- **Saved entries**:
:::::
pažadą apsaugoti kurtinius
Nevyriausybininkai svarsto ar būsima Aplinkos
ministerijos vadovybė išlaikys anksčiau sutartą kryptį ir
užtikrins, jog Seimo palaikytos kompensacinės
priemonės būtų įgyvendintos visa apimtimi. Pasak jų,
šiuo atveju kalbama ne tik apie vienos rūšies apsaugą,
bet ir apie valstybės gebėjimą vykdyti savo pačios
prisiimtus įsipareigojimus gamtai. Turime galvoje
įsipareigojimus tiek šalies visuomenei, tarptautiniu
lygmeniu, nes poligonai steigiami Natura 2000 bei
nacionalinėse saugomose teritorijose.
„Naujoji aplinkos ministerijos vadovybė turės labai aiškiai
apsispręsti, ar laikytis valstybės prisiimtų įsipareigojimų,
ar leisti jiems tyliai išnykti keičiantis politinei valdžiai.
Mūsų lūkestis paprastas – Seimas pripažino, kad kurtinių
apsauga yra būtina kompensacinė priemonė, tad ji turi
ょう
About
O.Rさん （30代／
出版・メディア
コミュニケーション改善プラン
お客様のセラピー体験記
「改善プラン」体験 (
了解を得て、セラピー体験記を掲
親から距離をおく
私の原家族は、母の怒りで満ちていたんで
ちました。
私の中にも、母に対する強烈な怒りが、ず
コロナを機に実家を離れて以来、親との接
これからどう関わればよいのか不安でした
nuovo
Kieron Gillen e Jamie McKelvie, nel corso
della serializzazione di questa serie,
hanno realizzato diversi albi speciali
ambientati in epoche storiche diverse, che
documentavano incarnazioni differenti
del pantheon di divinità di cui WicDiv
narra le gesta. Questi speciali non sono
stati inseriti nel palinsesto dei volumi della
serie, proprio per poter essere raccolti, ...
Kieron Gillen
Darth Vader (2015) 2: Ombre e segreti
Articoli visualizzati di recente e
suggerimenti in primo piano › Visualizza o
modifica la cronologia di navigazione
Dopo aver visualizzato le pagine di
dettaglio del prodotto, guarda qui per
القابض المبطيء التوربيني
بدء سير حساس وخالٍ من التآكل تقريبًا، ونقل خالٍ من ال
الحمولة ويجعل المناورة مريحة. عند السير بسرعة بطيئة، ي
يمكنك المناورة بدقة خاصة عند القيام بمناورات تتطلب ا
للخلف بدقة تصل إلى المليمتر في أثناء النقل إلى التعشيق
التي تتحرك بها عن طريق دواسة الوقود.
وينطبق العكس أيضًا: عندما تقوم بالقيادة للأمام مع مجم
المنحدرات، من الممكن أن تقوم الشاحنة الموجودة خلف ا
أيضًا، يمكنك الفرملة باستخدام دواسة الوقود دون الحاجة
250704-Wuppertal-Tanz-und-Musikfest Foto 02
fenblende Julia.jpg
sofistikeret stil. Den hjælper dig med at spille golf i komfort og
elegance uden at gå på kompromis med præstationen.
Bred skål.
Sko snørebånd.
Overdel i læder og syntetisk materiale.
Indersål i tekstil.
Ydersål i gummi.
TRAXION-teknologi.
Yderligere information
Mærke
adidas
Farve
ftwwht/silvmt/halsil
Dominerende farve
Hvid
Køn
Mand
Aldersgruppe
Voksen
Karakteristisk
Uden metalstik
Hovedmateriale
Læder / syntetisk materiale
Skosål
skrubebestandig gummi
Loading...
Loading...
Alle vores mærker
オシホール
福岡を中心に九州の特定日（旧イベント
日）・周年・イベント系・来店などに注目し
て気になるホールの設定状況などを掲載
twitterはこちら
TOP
:::::
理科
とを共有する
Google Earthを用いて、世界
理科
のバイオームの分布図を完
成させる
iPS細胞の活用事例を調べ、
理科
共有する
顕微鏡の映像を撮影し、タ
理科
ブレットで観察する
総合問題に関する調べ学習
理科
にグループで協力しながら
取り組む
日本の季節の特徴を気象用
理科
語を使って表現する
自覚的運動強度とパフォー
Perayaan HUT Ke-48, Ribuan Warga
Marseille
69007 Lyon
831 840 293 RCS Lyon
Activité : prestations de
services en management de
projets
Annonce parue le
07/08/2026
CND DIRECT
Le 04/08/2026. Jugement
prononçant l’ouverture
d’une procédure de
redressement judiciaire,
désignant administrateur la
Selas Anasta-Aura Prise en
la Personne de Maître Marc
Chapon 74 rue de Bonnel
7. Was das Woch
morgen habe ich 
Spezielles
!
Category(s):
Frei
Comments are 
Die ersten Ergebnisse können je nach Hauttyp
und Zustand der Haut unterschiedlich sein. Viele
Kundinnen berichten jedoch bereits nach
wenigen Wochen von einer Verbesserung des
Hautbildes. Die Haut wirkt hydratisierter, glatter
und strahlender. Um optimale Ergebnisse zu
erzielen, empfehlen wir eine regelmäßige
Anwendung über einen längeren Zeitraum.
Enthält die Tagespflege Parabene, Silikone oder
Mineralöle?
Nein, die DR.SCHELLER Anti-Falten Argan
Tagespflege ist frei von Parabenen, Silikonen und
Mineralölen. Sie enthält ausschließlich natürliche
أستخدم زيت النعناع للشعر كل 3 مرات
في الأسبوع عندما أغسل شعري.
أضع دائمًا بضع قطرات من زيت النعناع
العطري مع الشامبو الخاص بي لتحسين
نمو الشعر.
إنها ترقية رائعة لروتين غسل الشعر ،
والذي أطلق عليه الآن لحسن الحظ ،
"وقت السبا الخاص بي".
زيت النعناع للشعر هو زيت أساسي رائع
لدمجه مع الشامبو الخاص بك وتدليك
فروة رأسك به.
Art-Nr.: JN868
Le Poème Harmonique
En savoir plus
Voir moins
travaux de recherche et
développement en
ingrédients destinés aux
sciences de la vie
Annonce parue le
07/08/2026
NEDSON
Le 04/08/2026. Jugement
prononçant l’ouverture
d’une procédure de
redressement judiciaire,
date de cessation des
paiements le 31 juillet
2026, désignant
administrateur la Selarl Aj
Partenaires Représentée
:::::
- **TASK TO CARRY OUT**: Using the data above, repeat exactly the lines that begin at the line with "pažadą apsaugoti kurtinius" and end at the line with "وينطبق العكس أيضًا: عندما", both ends included.

- **ANSWER SPACE**:
pažadą apsaugoti kurtinius
Nevyriausybininkai svarsto ar būsima Aplinkos
ministerijos vadovybė išlaikys anksčiau sutartą kryptį ir
užtikrins, jog Seimo palaikytos kompensacinės
priemonės būtų įgyvendintos visa apimtimi. Pasak jų,
šiuo atveju kalbama ne tik apie vienos rūšies apsaugą,
bet ir apie valstybės gebėjimą vykdyti savo pačios
prisiimtus įsipareigojimus gamtai. Turime galvoje
įsipareigojimus tiek šalies visuomenei, tarptautiniu
lygmeniu, nes poligonai steigiami Natura 2000 bei
nacionalinėse saugomose teritorijose.
„Naujoji aplinkos ministerijos vadovybė turės labai aiškiai
apsispręsti, ar laikytis valstybės prisiimtų įsipareigojimų,
ar leisti jiems tyliai išnykti keičiantis politinei valdžiai.
Mūsų lūkestis paprastas – Seimas pripažino, kad kurtinių
apsauga yra būtina kompensacinė priemonė, tad ji turi
ょう
About
O.Rさん （30代／
出版・メディア
コミュニケーション改善プラン
お客様のセラピー体験記
「改善プラン」体験 (
了解を得て、セラピー体験記を掲
親から距離をおく
私の原家族は、母の怒りで満ちていたんで
ちました。
私の中にも、母に対する強烈な怒りが、ず
コロナを機に実家を離れて以来、親との接
これからどう関わればよいのか不安でした
nuovo
Kieron Gillen e Jamie McKelvie, nel corso
della serializzazione di questa serie,
hanno realizzato diversi albi speciali
ambientati in epoche storiche diverse, che
documentavano incarnazioni differenti
del pantheon di divinità di cui WicDiv
narra le gesta. Questi speciali non sono
stati inseriti nel palinsesto dei volumi della
serie, proprio per poter essere raccolti, ...
Kieron Gillen
Darth Vader (2015) 2: Ombre e segreti
Articoli visualizzati di recente e
suggerimenti in primo piano › Visualizza o
modifica la cronologia di navigazione
Dopo aver visualizzato le pagine di
dettaglio del prodotto, guarda qui per
القابض المبطيء التوربيني
بدء سير حساس وخالٍ من التآكل تقريبًا، ونقل خالٍ من ال
الحمولة ويجعل المناورة مريحة. عند السير بسرعة بطيئة، ي
يمكنك المناورة بدقة خاصة عند القيام بمناورات تتطلب ا
للخلف بدقة تصل إلى المليمتر في أثناء النقل إلى التعشيق
التي تتحرك بها عن طريق دواسة الوقود.
وينطبق العكس أيضًا: عندما تقوم بالقيادة للأمام مع مجم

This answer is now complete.